TASK OBJECTIVE:
Go through the records and transcribe them exactly, passing over any picture.

AVAILABLE RECORDS:
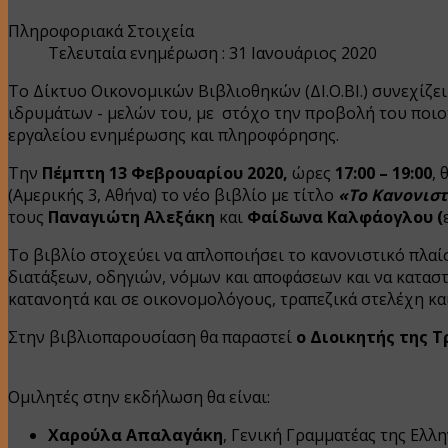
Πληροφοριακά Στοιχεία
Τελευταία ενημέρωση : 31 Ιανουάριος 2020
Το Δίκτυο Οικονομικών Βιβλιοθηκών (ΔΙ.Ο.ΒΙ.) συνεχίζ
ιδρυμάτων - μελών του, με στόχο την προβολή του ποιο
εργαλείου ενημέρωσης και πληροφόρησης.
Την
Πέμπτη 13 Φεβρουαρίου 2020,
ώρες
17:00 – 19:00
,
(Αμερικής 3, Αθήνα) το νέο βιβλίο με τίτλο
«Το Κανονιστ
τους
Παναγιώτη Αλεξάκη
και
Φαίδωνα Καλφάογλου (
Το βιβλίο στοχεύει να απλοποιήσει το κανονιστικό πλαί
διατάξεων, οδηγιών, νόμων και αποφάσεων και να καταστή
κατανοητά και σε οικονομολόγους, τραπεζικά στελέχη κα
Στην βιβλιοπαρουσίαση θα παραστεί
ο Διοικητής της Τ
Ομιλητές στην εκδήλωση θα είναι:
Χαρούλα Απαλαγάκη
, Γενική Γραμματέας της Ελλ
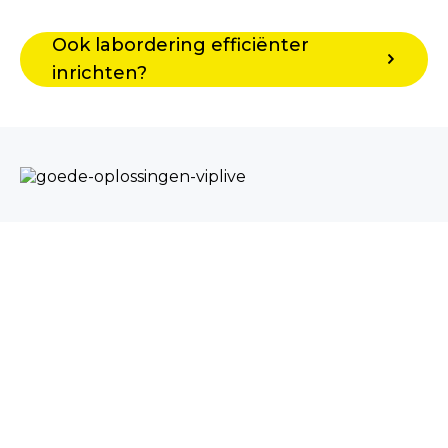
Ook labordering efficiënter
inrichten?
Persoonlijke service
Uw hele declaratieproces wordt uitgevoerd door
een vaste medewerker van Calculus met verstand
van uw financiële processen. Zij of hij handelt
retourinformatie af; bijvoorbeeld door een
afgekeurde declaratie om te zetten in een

RESPONSE BOX:
Πληροφοριακά Στοιχεία
Τελευταία ενημέρωση : 31 Ιανουάριος 2020
Το Δίκτυο Οικονομικών Βιβλιοθηκών (ΔΙ.Ο.ΒΙ.) συνεχίζ
ιδρυμάτων - μελών του, με στόχο την προβολή του ποιο
εργαλείου ενημέρωσης και πληροφόρησης.
Την
Πέμπτη 13 Φεβρουαρίου 2020,
ώρες
17:00 – 19:00
,
(Αμερικής 3, Αθήνα) το νέο βιβλίο με τίτλο
«Το Κανονιστ
τους
Παναγιώτη Αλεξάκη
και
Φαίδωνα Καλφάογλου (
Το βιβλίο στοχεύει να απλοποιήσει το κανονιστικό πλαί
διατάξεων, οδηγιών, νόμων και αποφάσεων και να καταστή
κατανοητά και σε οικονομολόγους, τραπεζικά στελέχη κα
Στην βιβλιοπαρουσίαση θα παραστεί
ο Διοικητής της Τ
Ομιλητές στην εκδήλωση θα είναι:
Χαρούλα Απαλαγάκη
, Γενική Γραμματέας της Ελλ
Ook labordering efficiënter
inrichten?
Persoonlijke service
Uw hele declaratieproces wordt uitgevoerd door
een vaste medewerker van Calculus met verstand
van uw financiële processen. Zij of hij handelt
retourinformatie af; bijvoorbeeld door een
afgekeurde declaratie om te zetten in een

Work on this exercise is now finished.